Hi guys. I have been preparing for pe exam in the past 3 months. I put about 200 hours serious studying in. Right now I can finish the three 80 questions practice exams I have (ppi, 6 minutes and ncees practice exam) within 4 to 6 hours, each. And I can manage to get at least 90% (ncees practice exam I can get 100%). Should I buy some more practice exams? Or this should be enough. My exam is in 2 weeks. 

Thank you!


----------



## Edgy Cheesy Graphite PE (Sep 9, 2020)

It sounds like you're prepared. But ultimately I can't give you a firm answer. Everyone is different. Some people want to work as many problems as possible. I'm Mechanical, but not HVAC, so I can't really recommend any specific problems to work.


----------



## Lim (Sep 10, 2020)

Thank you. I think I will spend the rest of the days familiarize with the reference material.  Found a mistake on the NCEES reference manual. Gonna post it here. If anyone is taking the exam recently, keep this in mind. I contacted Ncees, but didn't really get a confirmation other than they will look at it. 

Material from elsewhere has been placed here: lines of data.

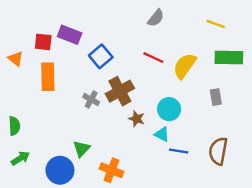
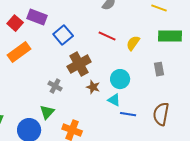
red square: (43, 42) -> (15, 23), turned 35
yellow semicircle: (185, 66) -> (133, 43), size x0.7
orange rectangle: (48, 77) -> (19, 52), turned 55
gray cross: (91, 100) -> (55, 86), moved

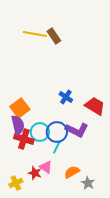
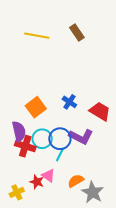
brown rectangle: (54, 36) -> (77, 32), moved
orange square: (20, 108) -> (36, 107), moved
gray star: (88, 183) -> (93, 192), size x1.5

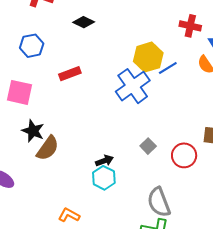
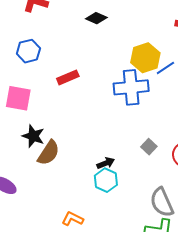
black diamond: (84, 22) -> (96, 18), moved
blue cross: (133, 86) -> (131, 87), turned 32

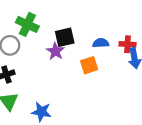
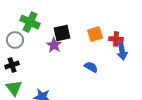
blue semicircle: (101, 43) -> (91, 67), moved, turned 32
orange square: (89, 65) -> (95, 34), moved

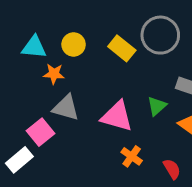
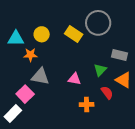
pink triangle: (117, 116) -> (74, 79), size x0.6
orange cross: (132, 156) -> (87, 104), turned -32
red semicircle: (172, 169) -> (107, 93), moved

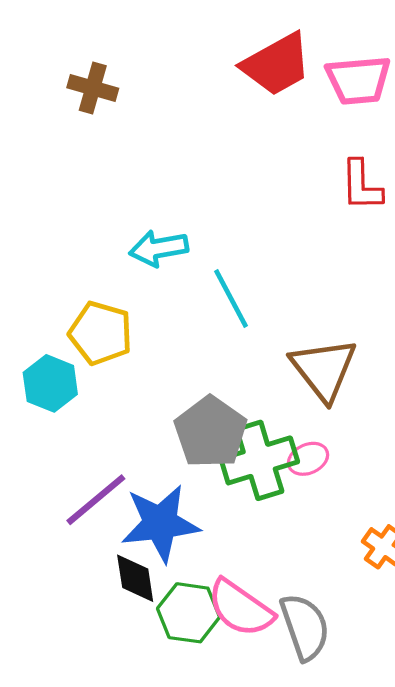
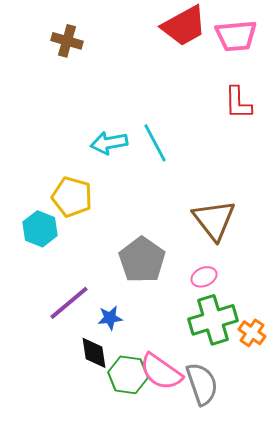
cyan line: (231, 299) -> (155, 143), moved
green cross: (259, 460) -> (213, 320), moved
blue star: (160, 523) -> (110, 318), size x0.5

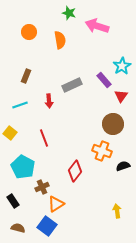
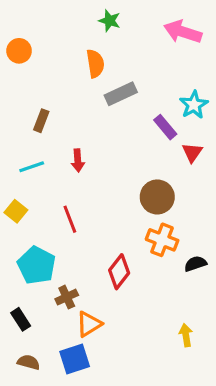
pink arrow: (97, 26) -> (183, 32), moved
orange circle: (29, 32) -> (19, 51), moved
gray rectangle: (72, 85) -> (121, 94), moved
brown circle: (113, 124) -> (157, 197), moved
blue square: (47, 226) -> (75, 359), turned 36

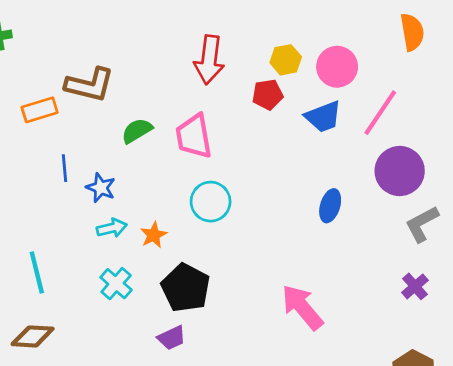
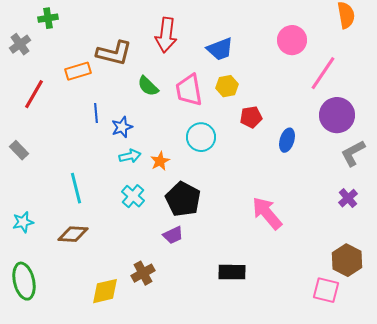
red arrow: (209, 60) -> (166, 35), moved
yellow hexagon: (286, 60) -> (227, 86), moved
red pentagon: (268, 95) -> (251, 117), moved
blue trapezoid: (323, 117) -> (220, 49), moved
green semicircle: (137, 131) -> (148, 86), turned -105
blue star: (101, 188) -> (122, 127), turned 30

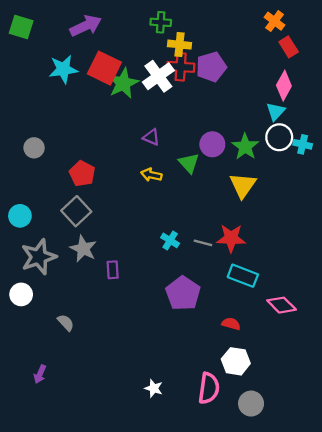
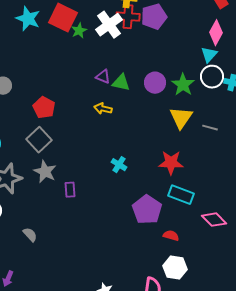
cyan star: (63, 69) -> (28, 19), turned 30
green star: (123, 83) -> (79, 31), size x0.6
green triangle: (189, 163) -> (121, 83), moved, turned -36
gray line: (203, 243) -> (210, 128), moved
purple pentagon: (183, 293) -> (147, 210), moved

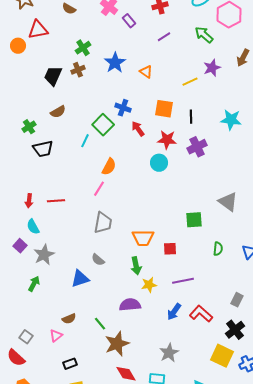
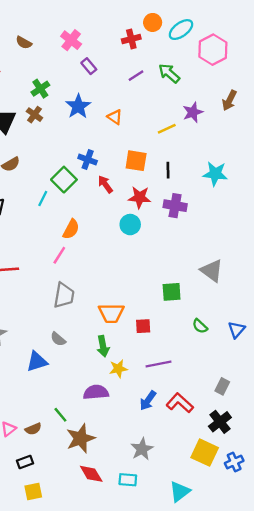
purple rectangle: (129, 21) -> (89, 66), moved
green arrow: (204, 35) -> (169, 73), moved
brown cross: (78, 70) -> (34, 115), turned -32
purple cross: (197, 147) -> (175, 206), turned 36
green semicircle: (218, 249) -> (200, 326), turned 128
brown semicircle: (69, 319) -> (33, 429), moved

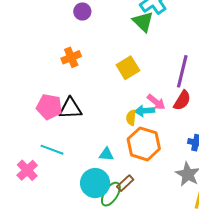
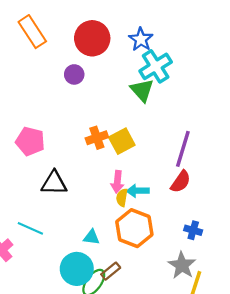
orange cross: (71, 57) -> (97, 138), moved
pink arrow: (156, 102) -> (117, 182), moved, turned 54
pink pentagon: (49, 107) -> (30, 141), moved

It's on page 293, STEAM TABLES.
At temperature 64 F, the saturation pressure should be around 0.295 psi instead of 0.36 psi given on the reference table. Since this is the only reference allowed for the new CBT exam, If we use the wrong data, we will get a wrong answer.


----------



## Jorge T (Sep 14, 2020)

Good afternoon Lim,

Is there any way you could help me out with problem 80 from the NCEES practice exam? It pertains to acoustical control throughout a ductwork.

Thank you.


----------



## Lim (Sep 14, 2020)

Jorge T said:


> Good afternoon Lim,
> 
> Is there any way you could help me out with problem 80 from the NCEES practice exam? It pertains to acoustical control throughout a ductwork.
> 
> Thank you.


I had the same problem. Seems like we need some data on the noise control liner material. And I looked up on the Internet, different material really has very different properties. Also, there isn't any reference data on Ncees reference manual. So I came up with this solution, If we really come cross this question during exam. 

Just remember at 1000 hz it has the highest noise reduction, about 2.3 dB/ft 

So for this specific  problem, at 1000 hz, it goes down to 96-23=73. And towards 2 directions of frequency the per foot reductions are all less than 2.3. Option C matches the pattern.

Just memorize 2 numbers. 2.3 dB/ft and 1000 hz. Without reference, I think this is the best  we can do.

Since we are talking about noise control, there is another formula I memorized. 

Experienced sound level.

Say there is a printer in an office, giving out 100 dB noise, frequency is 1000 hz . You sit 25 feet from it. Room volume is 250 cft. What noise level down you experience?

I don't think I could find the formula on the reference manual. But any way, this is the formula.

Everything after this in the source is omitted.